*WORK ORDER:*
Every line in the data below that holds "help" should be found and copied.

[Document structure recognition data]
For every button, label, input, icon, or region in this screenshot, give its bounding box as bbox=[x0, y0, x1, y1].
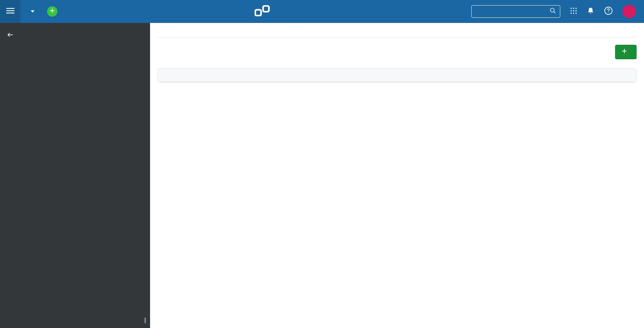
collapse-icon: || bbox=[144, 317, 146, 323]
notifications-button[interactable] bbox=[587, 7, 594, 16]
svg-point-10 bbox=[573, 8, 574, 9]
main-menu-toggle[interactable] bbox=[0, 0, 20, 23]
app-header bbox=[0, 0, 644, 23]
plus-icon bbox=[49, 8, 55, 15]
help-button[interactable] bbox=[604, 6, 613, 17]
svg-point-13 bbox=[573, 10, 574, 11]
toolbar bbox=[157, 45, 637, 59]
sidebar: || bbox=[0, 23, 150, 328]
sidebar-collapse-handle[interactable]: || bbox=[144, 317, 146, 324]
svg-rect-2 bbox=[6, 13, 14, 13]
sidebar-header bbox=[0, 23, 150, 47]
svg-rect-0 bbox=[6, 8, 14, 9]
svg-point-14 bbox=[575, 10, 577, 11]
logo-icon bbox=[255, 5, 270, 18]
modules-menu[interactable] bbox=[570, 7, 577, 16]
global-search[interactable] bbox=[471, 5, 560, 18]
main-content bbox=[150, 23, 644, 328]
svg-point-9 bbox=[571, 8, 572, 9]
header-right bbox=[471, 5, 644, 18]
svg-line-8 bbox=[554, 11, 555, 13]
svg-point-11 bbox=[575, 8, 577, 9]
quick-add-button[interactable] bbox=[47, 6, 57, 17]
svg-rect-5 bbox=[255, 10, 261, 16]
svg-rect-1 bbox=[6, 10, 14, 11]
search-icon bbox=[550, 7, 556, 16]
grid-icon bbox=[570, 7, 577, 16]
activities-panel bbox=[157, 68, 637, 83]
plus-icon bbox=[621, 48, 627, 56]
project-selector[interactable] bbox=[20, 10, 43, 13]
hamburger-icon bbox=[6, 7, 14, 16]
bell-icon bbox=[587, 7, 594, 16]
svg-rect-6 bbox=[263, 6, 269, 12]
svg-point-19 bbox=[608, 12, 609, 13]
svg-rect-22 bbox=[622, 51, 627, 51]
svg-point-16 bbox=[573, 13, 574, 14]
arrow-left-icon bbox=[7, 31, 14, 40]
user-avatar[interactable] bbox=[623, 5, 636, 18]
logo[interactable] bbox=[57, 5, 471, 18]
svg-rect-4 bbox=[50, 10, 54, 11]
chevron-down-icon bbox=[31, 10, 34, 13]
panel-header bbox=[158, 68, 636, 82]
svg-point-12 bbox=[571, 10, 572, 11]
title-divider bbox=[157, 37, 637, 37]
svg-point-15 bbox=[571, 13, 572, 14]
app-body: || bbox=[0, 23, 644, 328]
sidebar-back-button[interactable] bbox=[7, 31, 14, 40]
svg-point-7 bbox=[550, 8, 554, 12]
add-button[interactable] bbox=[615, 45, 637, 59]
help-icon bbox=[604, 6, 613, 17]
svg-point-17 bbox=[575, 13, 577, 14]
search-input[interactable] bbox=[475, 9, 550, 15]
header-left bbox=[0, 0, 57, 23]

*SOLUTION TO THIS PROBLEM:*
help-button[interactable] bbox=[604, 6, 613, 17]
help-icon bbox=[604, 6, 613, 17]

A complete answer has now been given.